Next year will be a big year for the South African retirement industry as retirement funds have until 1 March 2019 to comply with the default regulations which have been introduced in the industry. But is the industry prepared for the level of compliance that will be required of them from industry regulators? This was a topic that was recently discussed at a roundtable hosted by Sanlam EB.
A matter of confusion
While there are a lot of pension funds that are putting systems in place to comply with the new Default Regulations, there are some pension funds who are dragging their feet and will be cutting it fine when it comes to compliance.
“My feeling is that Boards of Trustees were just overwhelmed when it comes to the default options part of the Default Regulations,” said Barend la Grange, Head of Individual Member Support at Sanlam EB. “This is something new and not what they would have had to consider in the past. The Draft Criteria for Living Annuities that was issued by the Financial Sector Conduct Authority (FSCA) in November has shed even more uncertainty in the industry regarding drawdown rates which in our view might not be implementable as is,” said La Grange.
The problem seems to be related to Regulation 39 of the Draft Criteria which relates to clients who have living annuities as part of their default annuity strategy. Within the regulation there are tables that split individuals according to specific criteria such as age, gender and marital status.
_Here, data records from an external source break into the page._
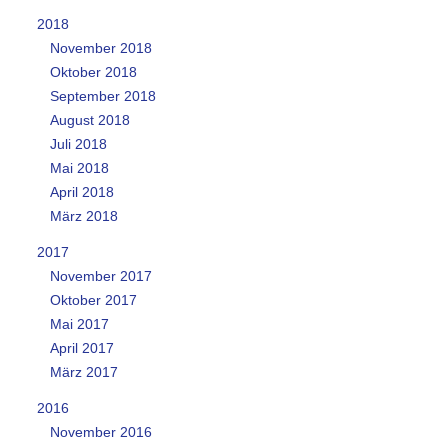
2018
November 2018
Oktober 2018
September 2018
August 2018
Juli 2018
Mai 2018
April 2018
März 2018
2017
November 2017
Oktober 2017
Mai 2017
April 2017
März 2017
2016
November 2016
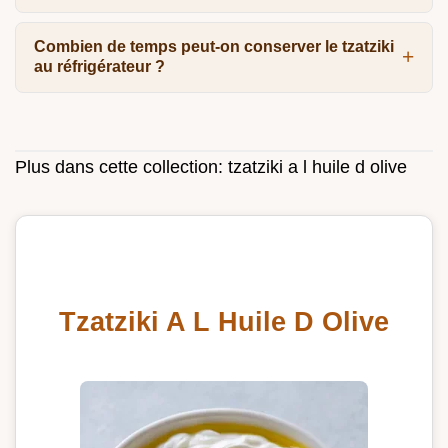
Combien de temps peut-on conserver le tzatziki
au réfrigérateur ?
Plus dans cette collection:
tzatziki a l huile d olive
Tzatziki A L Huile D Olive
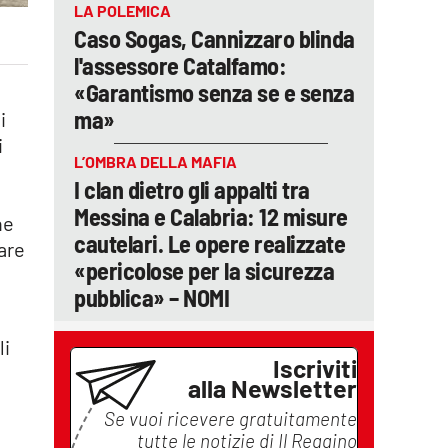
LA POLEMICA
Caso Sogas, Cannizzaro blinda
l'assessore Catalfamo:
«Garantismo senza se e senza
ma»
i
i
L’OMBRA DELLA MAFIA
I clan dietro gli appalti tra
Messina e Calabria: 12 misure
he
cautelari. Le opere realizzate
are
«pericolose per la sicurezza
pubblica» – NOMI
li
Iscriviti
alla Newsletter
Se vuoi ricevere gratuitamente
tutte le notizie di
Il Reggino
This individualisation will be used to calculate a sustainable income for that individual and that sustainable income will govern the drawdown rate.
“It is this confusion that needs to be clarified with the FSCA,” said La Grange.
One of the real dangers that the industry faces is that trustees may very well fall into a tick box approach when it comes to compliance with the new regulation.
“A lot of the Draft Regulation is open to interpretation and trustees have underestimated the amount of work that is involved when it comes to implementation, so there will be a rush. The industry is aware that the FSCA wants to move away from a tick box approach to compliance, but when the backs of trustees are up against the wall and there is only one meeting between now and 1 March 2019, there is the temptation to fall into the tick box approach and then rectify it later,” said David Gluckman, Head of Special Projects at Sanlam EB.